米国雇用統計は日本経済にどのような影響を及ぼすか?

日本時間の昨夜、米国の労働省から6月の米国雇用統計が発表されました。米国におけるマクロの景気動向を探る上で、米国の中央銀行である連邦準備制度理事会 (FED) も金融政策運営の観点からもっとも重視している経済指標のひとつです。統計のヘッドラインとなる非農業部門雇用者数は季節調整済みの系列で前月から+195千人増加した一方で、失業率は前月から変わらずの7.6パーセントを記録しました。まず、New York Times のサイトから記事を最初の10パラ引用すると以下の通りです。

U.S. Adds 195,000 Jobs; Unemployment Remains 7.6%
The economy added 195,000 jobs in June, the Labor Department reported Friday morning, slightly more than analysts had been expecting and suggesting steady growth.
Wall Street has been feverishly awaiting the June employment report. Not only does it provide another indicator of overall economic strength, it also affects the timing of the Federal Reserve's decision to start tapering a major part of its stimulus efforts.
A strong report increases the likelihood the central bank will start pulling back on its bond purchases as early as September, a prospect that has made some investors more cautious in recent weeks.
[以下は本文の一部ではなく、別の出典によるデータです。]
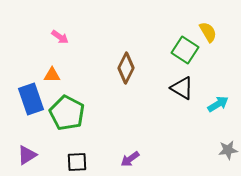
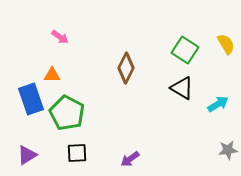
yellow semicircle: moved 18 px right, 12 px down
black square: moved 9 px up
On the other hand, signs of weakness in the labor market would likely prolong the Fed's program of purchasing $85 billion in bonds per month.
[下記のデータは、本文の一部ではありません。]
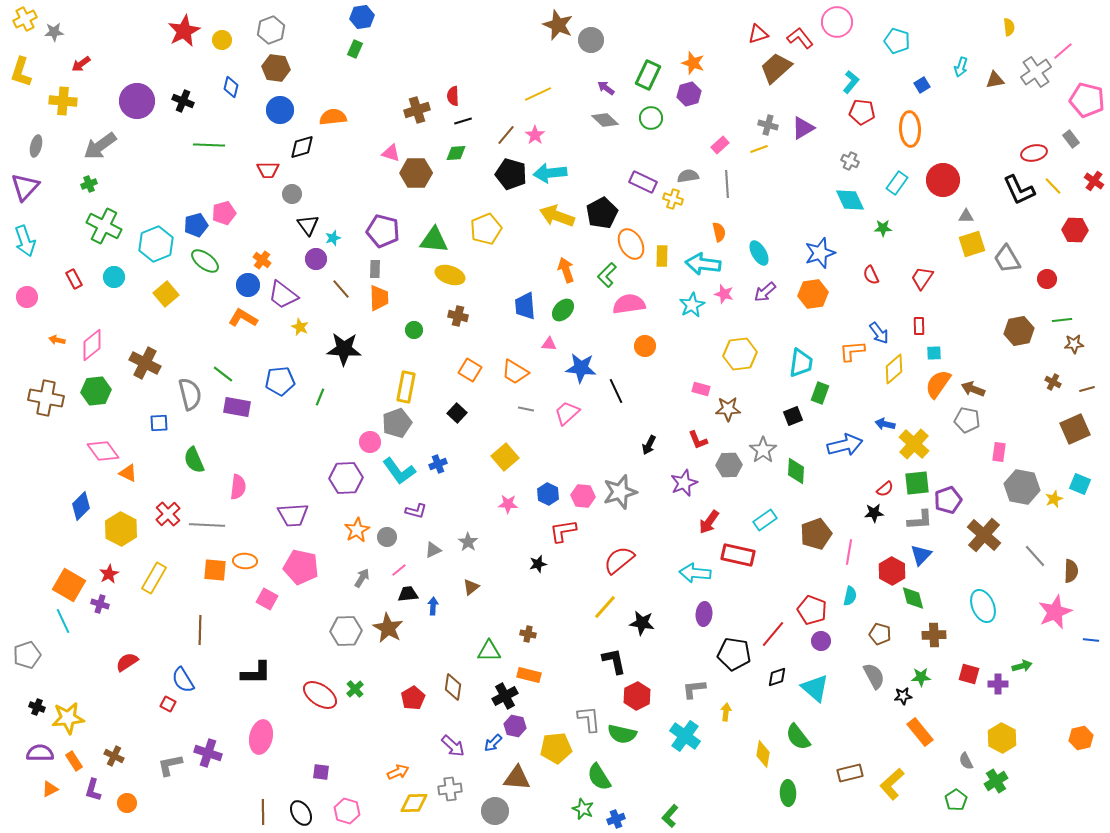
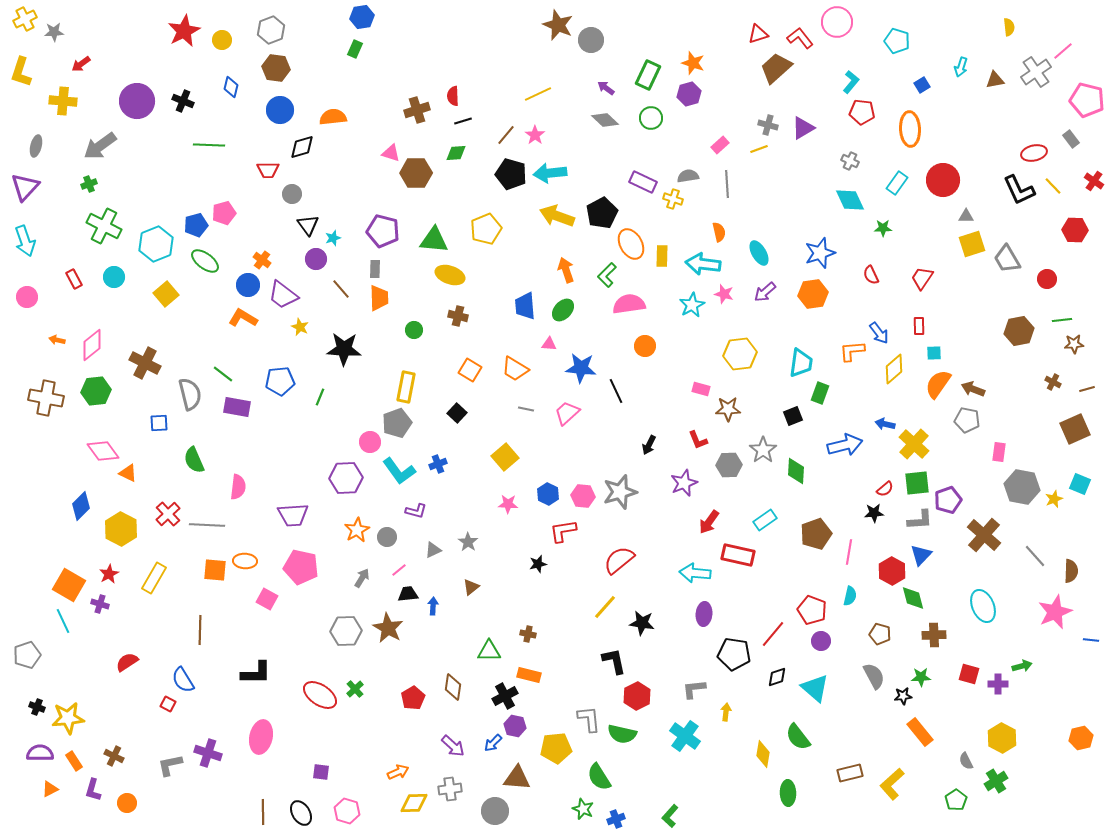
orange trapezoid at (515, 372): moved 3 px up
Along with job creation, the Fed is closely watching unemployment levels. The unemployment rate, which is based on a separate survey from the one that tracks jobs, remained at 7.6 percent, unchanged from May.
The chairman of the Federal Reserve, Ben S. Bernanke, said two weeks ago he anticipated the bond-buying program would wrap up when the unemployment rate sinks to 7 percent. The Fed estimates that could happen by the middle of next year.
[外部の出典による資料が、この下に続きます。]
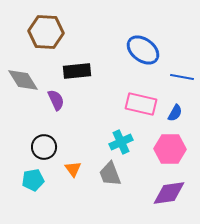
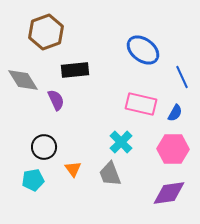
brown hexagon: rotated 24 degrees counterclockwise
black rectangle: moved 2 px left, 1 px up
blue line: rotated 55 degrees clockwise
cyan cross: rotated 20 degrees counterclockwise
pink hexagon: moved 3 px right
Despite signals from the Fed that the labor market is strong enough to handle a reduction in the stimulus, the pace of job creation has slowed in recent months.
Over the course of March, April and May, the economy added jobs at an average rate of 155,000 a month, down from the 233,000-a-month pace that prevailed in December, January and February.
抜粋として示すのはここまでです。